The hill rises southward as a ridge from Solander Point, forming an elevated portion of the western rim of Endeavour Crater. The crater spans 14 miles (22 kilometers) in diameter. The ridge materials were uplifted by the great impact that excavated the crater billions of years ago, reversing the common geological pattern of older materials lying lower than younger ones.

Key targets on the ridge include clay-bearing rocks identified from observations by the Compact Reconnaissance Imaging Spectrometer for Mars, which is on NASA's Mars Reconnaissance Orbiter. The observations were specially designed to yield mineral maps with enhanced spatial resolution.

This segment of the crater's rim stands much higher than "Cape York," a segment to the north that Opportunity investigated for 20 months beginning in mid-2011.

"At Cape York, we found fantastic things," Squyres said. "Gypsum veins, clay-rich terrain, the spherules we call newberries. We know there are even larger exposures of clay-rich materials where we're headed. They might look like what we found at Cape York or they might be completely different."

Opportunity reached Solander Point in August after months of driving from Cape York. Researchers then used the rover to investigate a transition zone around the base of the ridge. The area reveals contact between a sulfate-rich geological formation and an older formation. The sulfate-rich rocks record an ancient environment that was wet, but very acidic. The contact with older rocks may tell researchers about a time when environmental conditions changed.

Opportunity first explored the eastern side of Solander Point, then drove back north and around the point to explore the western side. "We took the time to find the best place to start the ascent," said Opportunity's project manager, John Callas of NASA's Jet Propulsion Laboratory, Pasadena, Calif. "Now we've begun that climb."

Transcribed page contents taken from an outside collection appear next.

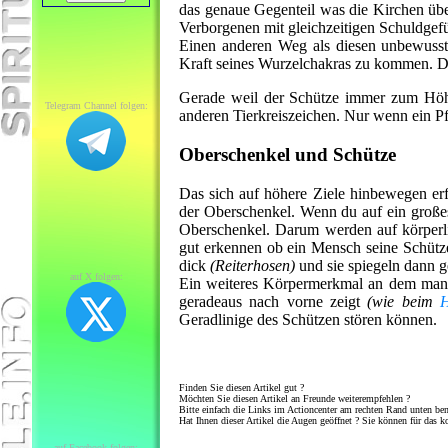
das genaue Gegenteil was die Kirchen übe
Verborgenen mit gleichzeitigen Schuldgefü
Einen anderen Weg als diesen unbewusst
Kraft seines Wurzelchakras zu kommen. Di
Gerade weil der Schütze immer zum Höhere
Telegram Channel folgen:
anderen Tierkreiszeichen. Nur wenn ein Pfeil
Oberschenkel und Schütze
Das sich auf höhere Ziele hinbewegen erfo
der Oberschenkel. Wenn du auf ein großes 
Oberschenkel. Darum werden auf körper
gut erkennen ob ein Mensch seine Schützek
dick
(Reiterhosen)
und sie spiegeln dann g
auf X folgen:
Ein weiteres Körpermerkmal an dem man e
geradeaus nach vorne zeigt
(wie beim
H
Geradlinige des Schützen stören können.
Finden Sie diesen Artikel gut ?
Möchten Sie diesen Artikel an Freunde weiterempfehlen ?
Bitte einfach die Links im Actioncenter am rechten Rand unten be
Hat Ihnen dieser Artikel die Augen geöffnet ? Sie können für das k
auf Facebook folgen:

The rover began the climb on Oct. 8 and has advanced farther uphill with three subsequent drives.

"We're in the right place at the right time, on a north-facing slope," Callas said. In Mars' southern hemisphere, a north-facing slope tilts the rover's solar panels toward the sun during the Martian winter, providing an important boost in available power.

During the most recent of the five winters that Opportunity has worked on Mars, the rover spent several months without driving, safe on a small, north-facing patch of northern Cape York. The area where the rover is now climbing, however, offers a much larger north-facing area, with plenty of energy-safe ground for the rover to remain mobile. Opportunity is currently at a northward tilt of about 17 degrees.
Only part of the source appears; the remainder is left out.